Terminology gets guys in trouble. We make up horrible terms like "butterface": She has a great body but her face is not good
One night at a dinner table at a wedding, I got into an argument with a female guest about terminology I was using. She was asking about my dating escapades and I kept calling females "girls". After a while, she took offense:
"We are not girls, we are women."
I said: "No, I call most females girls. Women are different than girls."
She asked me to explain my terminology for females. I responded:
"Girls are girls until they have a baby. Then they become women."
She asked: "And what do they become after they are moms?"
I said: "Well eventually they become ladies."

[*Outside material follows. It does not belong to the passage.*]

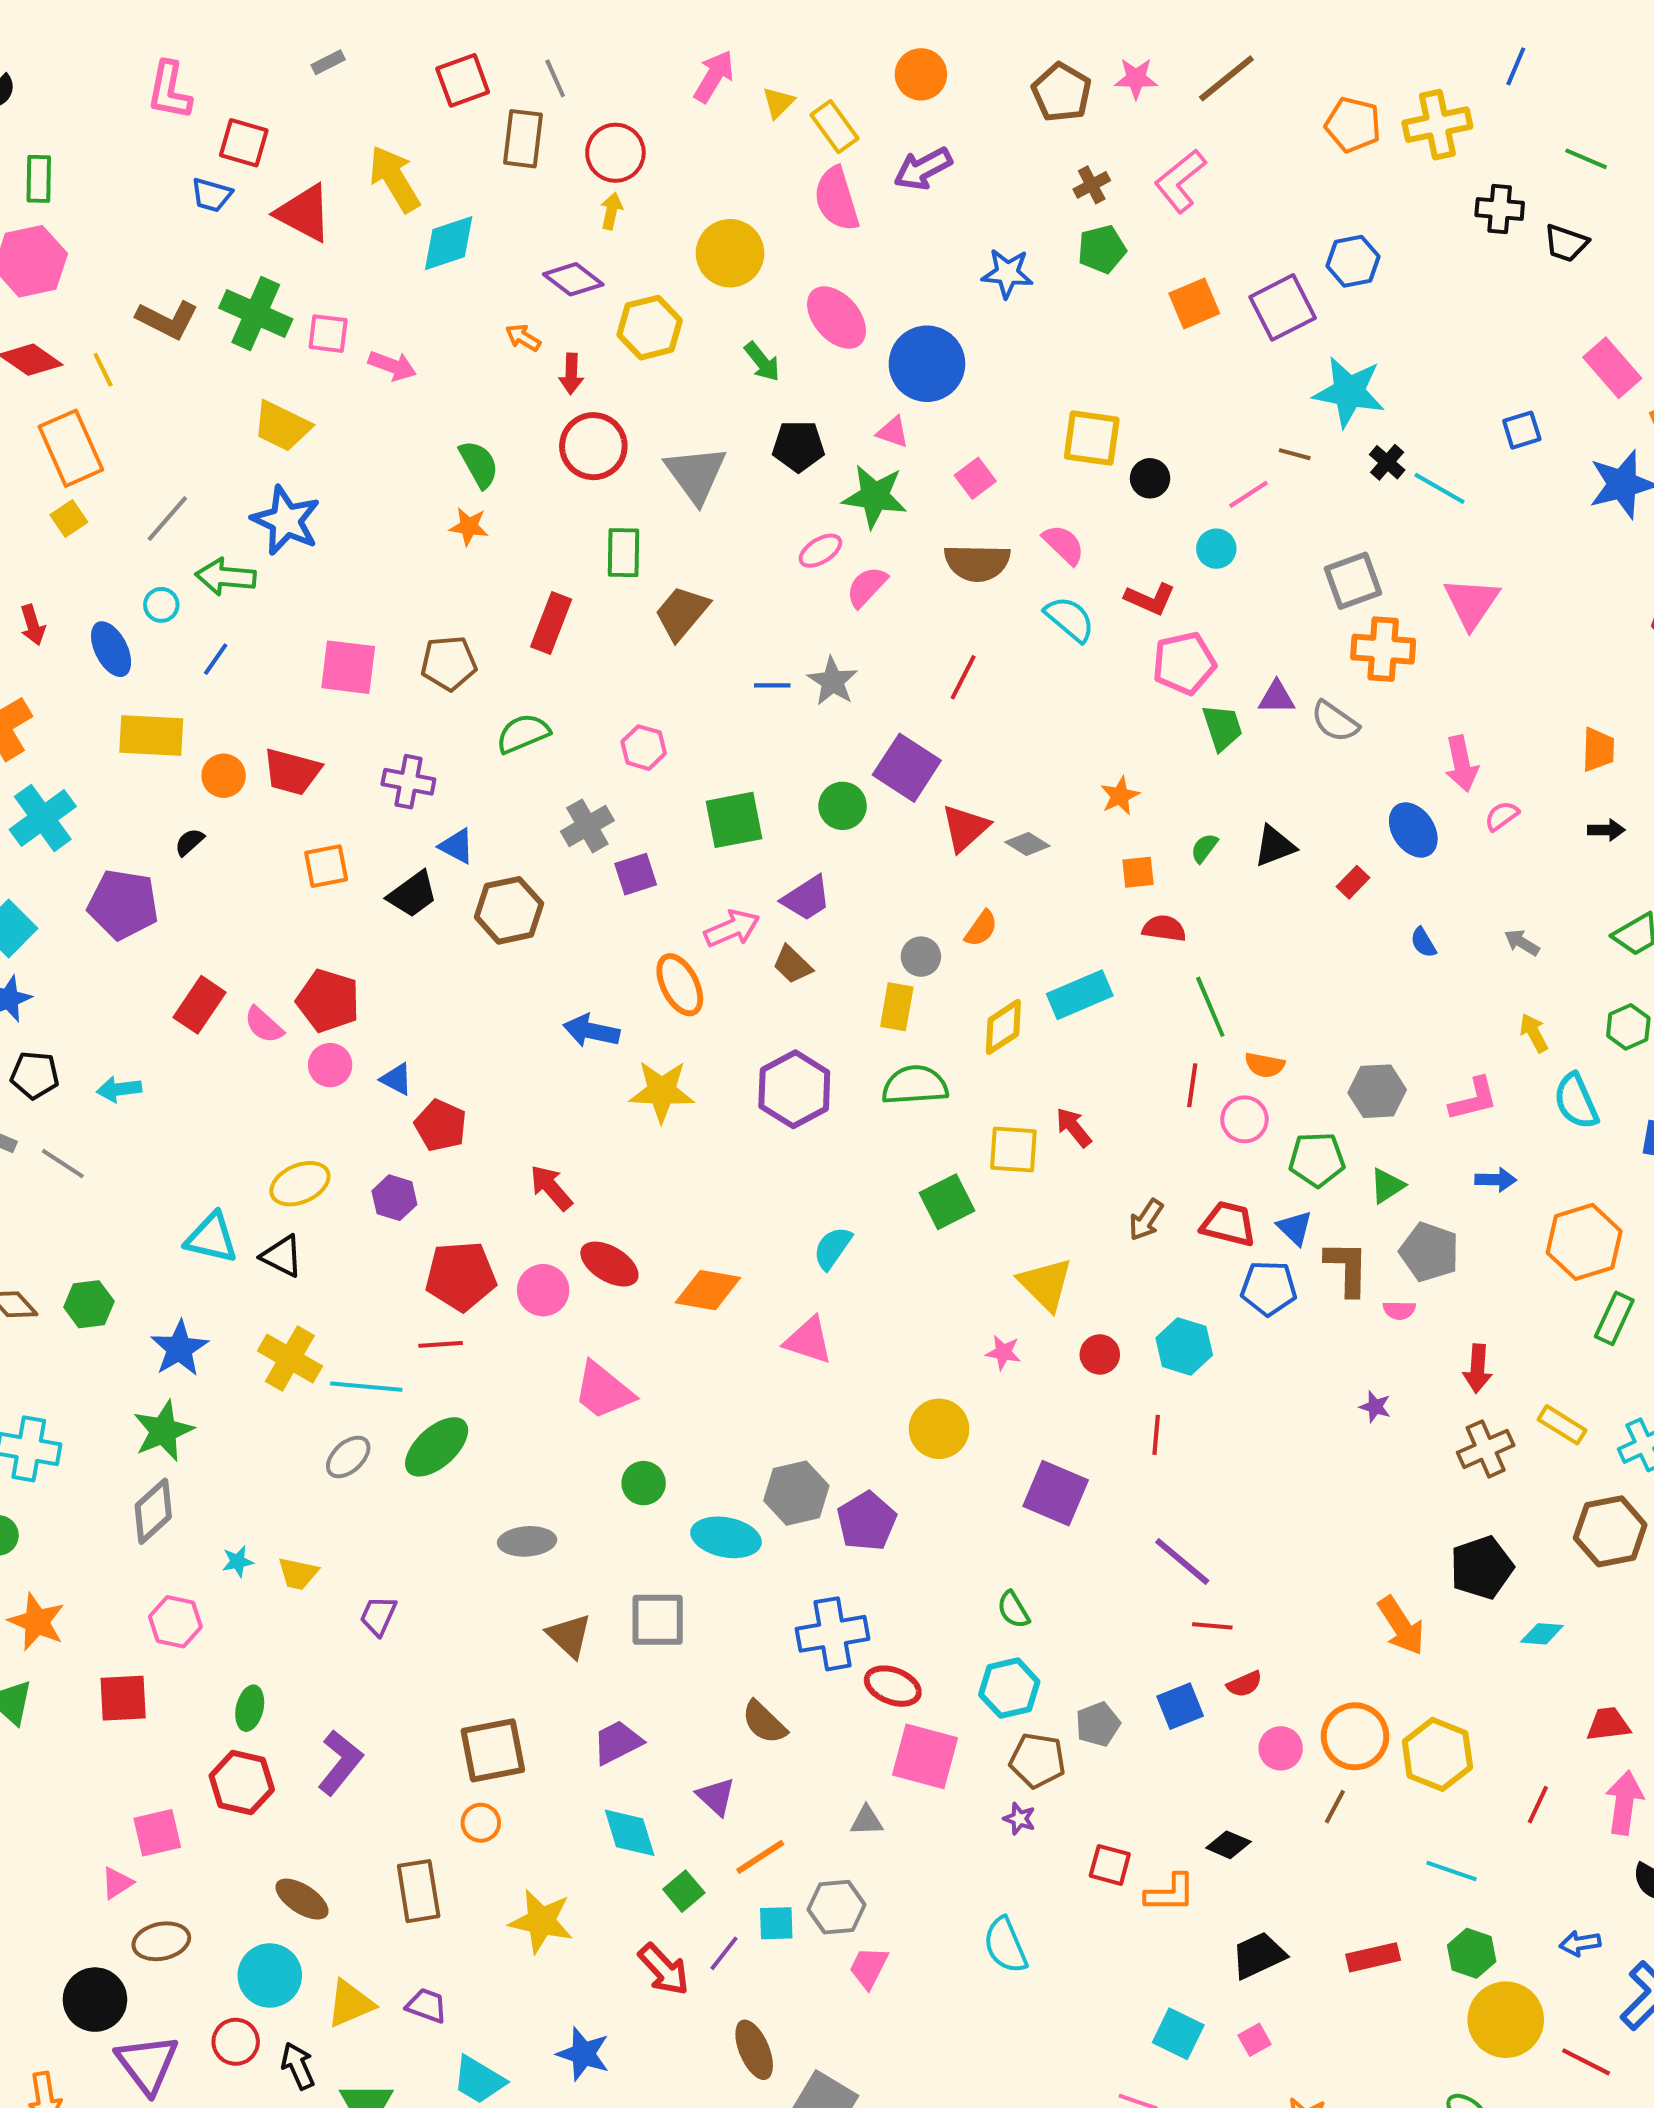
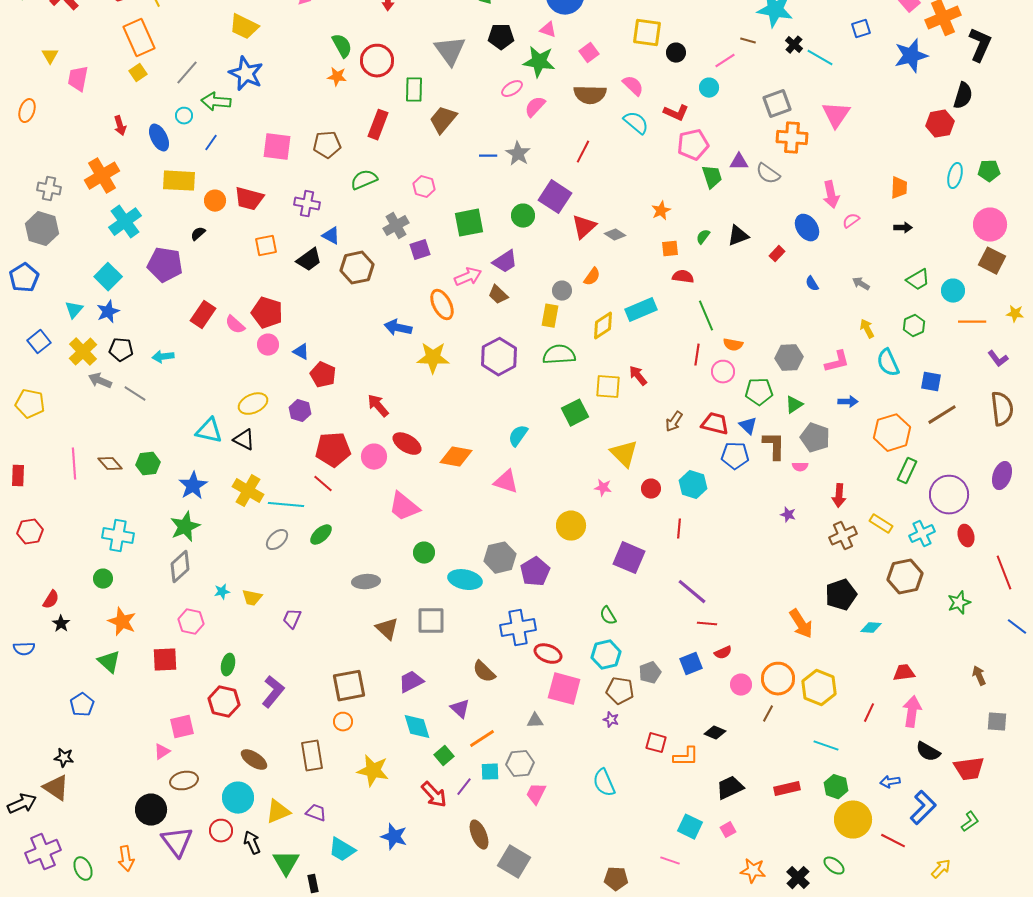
red circle: (593, 446) -> (377, 61), moved
red line: (441, 1344) -> (323, 484), turned 45
green ellipse: (437, 1447) -> (321, 535), size x0.7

She was not satisfied with this explanation, but I really wasn't trying to be insulting. I felt bad about this conversation for a long time until I read Sarah Maizes' Got MILF - The Modern Mom's Guide To Feeling Fabulous, Looking Great, and Rocking a Minivan.
Got MILF is an empowering book for moms, told from Maizes' point of view. The hilarious read is sparked by an episode in which a younger man calls Maizes a "MILF".

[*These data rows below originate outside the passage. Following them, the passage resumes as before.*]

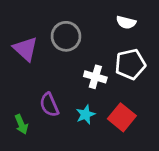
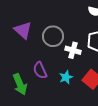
gray circle: (66, 36) -> (53, 36), moved
green arrow: (21, 124) -> (20, 84), size x1.5

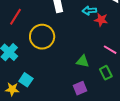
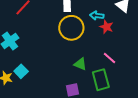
yellow circle: (42, 37) -> (71, 28), moved
green rectangle: (106, 73) -> (101, 80), size x1.5

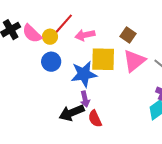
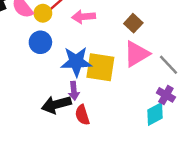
yellow square: (103, 59) -> (100, 67), moved

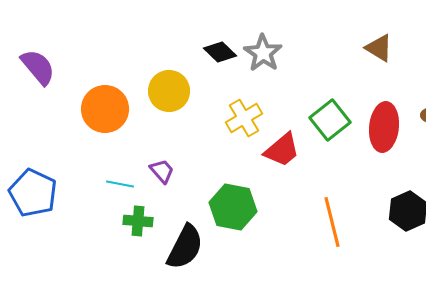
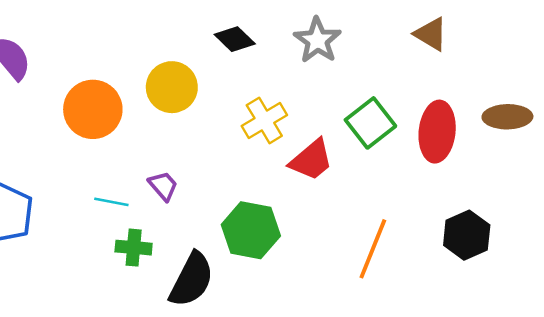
gray star: (263, 53) -> (317, 40), moved
orange line: (332, 222) -> (373, 249), turned 36

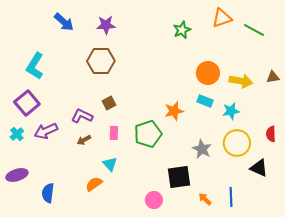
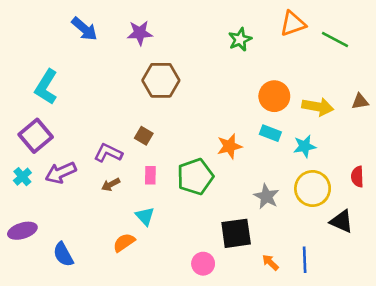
brown hexagon: (101, 61) -> (161, 80), moved
brown square: (109, 103) -> (144, 136), turned -32
blue semicircle: (48, 193) -> (63, 254), turned -36

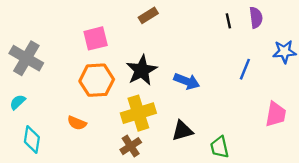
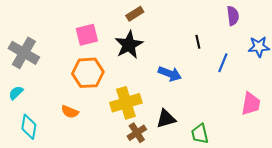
black line: (228, 21) -> (198, 42), moved
black star: (142, 70) -> (129, 45), moved
brown cross: (131, 146) -> (137, 133), moved

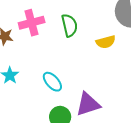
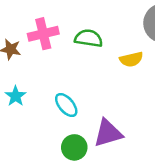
green semicircle: (69, 25) -> (89, 38), turned -70

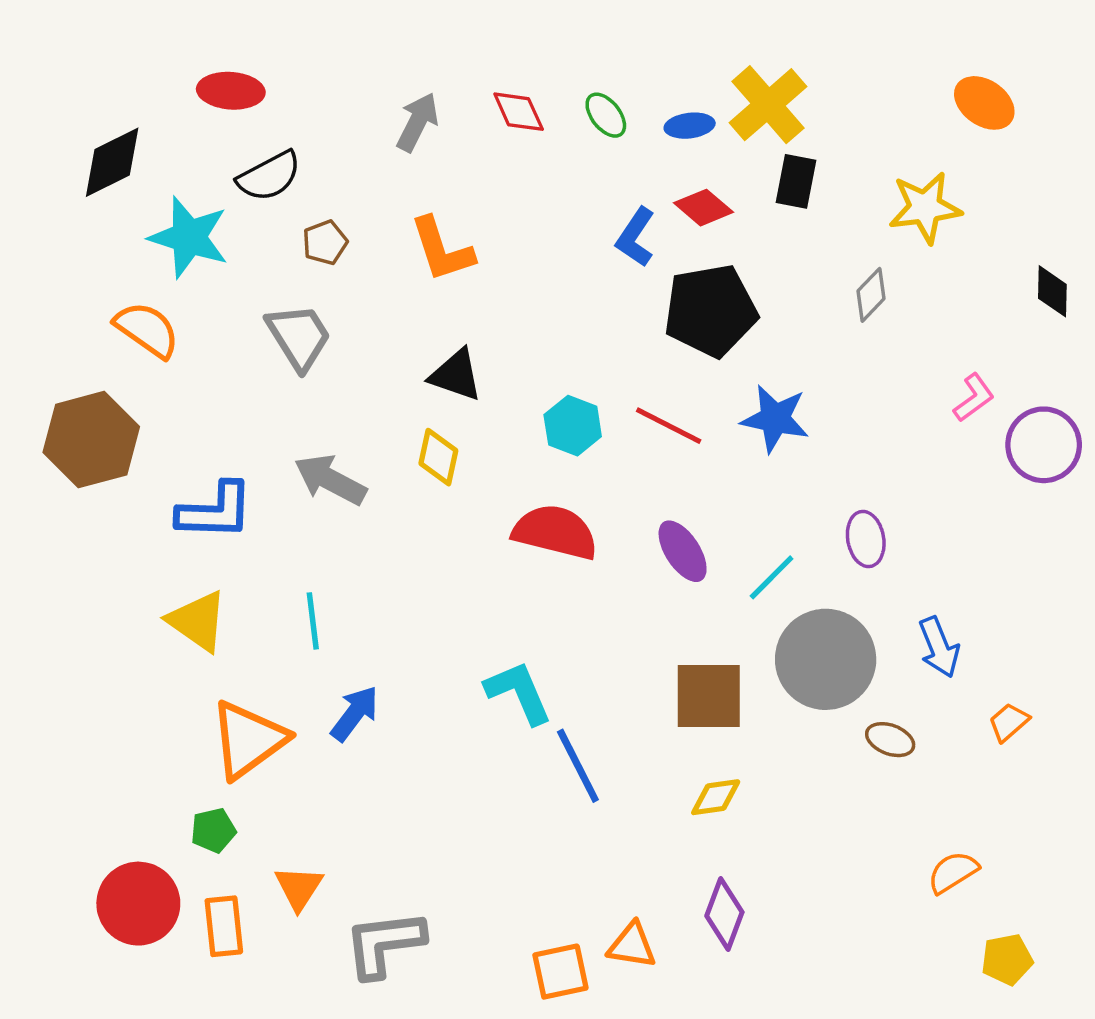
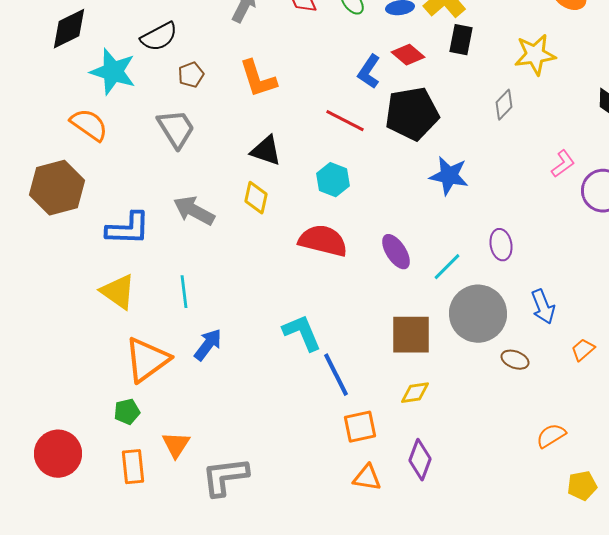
red line: (669, 426) -> (345, 121), moved
red circle: (138, 904) -> (58, 454), moved
orange square: (560, 972) -> (360, 427), moved

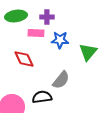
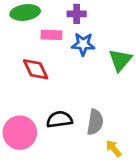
purple cross: (47, 17) -> (77, 14), moved
gray semicircle: (61, 80) -> (95, 122), moved, turned -30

For those of you unfamiliar with the term, MILF stands for "Mother I'd Like to F*ck". It's a commonly accepted term considering my friend's favorite porn site is called MILFhunter.com.
It was refreshing to see Maizes take a derogatory term, turn it on its head, and take it in a positive direction. Maizes' stance is: "Damn right I'm a beautiful, strong, sophisticated, attractive mom."
Through my own eyes, I noticed the same type of perception with my older sister. All my life, she was intimidating and powerful, but not in a womanly way. When she had her first baby I said to myself: "Whoa, my older sister suddenly seems like a woman."
Seeing what she has to deal with on a daily basis as she raisses two daughters not only inspires me, but also reminds me of my own weaknesses and how unprepared I am to handle such a challenge.
Maizes' point of view is important for women like my sister, who also went through a period of post-partum depression. She felt unnattractive and lost. I recommended Got MILF to my sister because it was positive, empowering and funny for moms.
My favorite part of the book is Maizes' comparison of MILFs versus Cougars (the term for single older women who hunt for younger men). It's a great discussion on inner beauty versus beauty on the surface.
With Mother's Day around the corner, I think "Got MILF" would be a perfect gift. The book not only turns a pig-headed male term into a positive, but its pages empower moms and women while making the reader laugh.What are your thoughts on "Got MILF"? Do you agree that it's good that Maizes turned the term around, or are you upset that she wrote a book around such a term?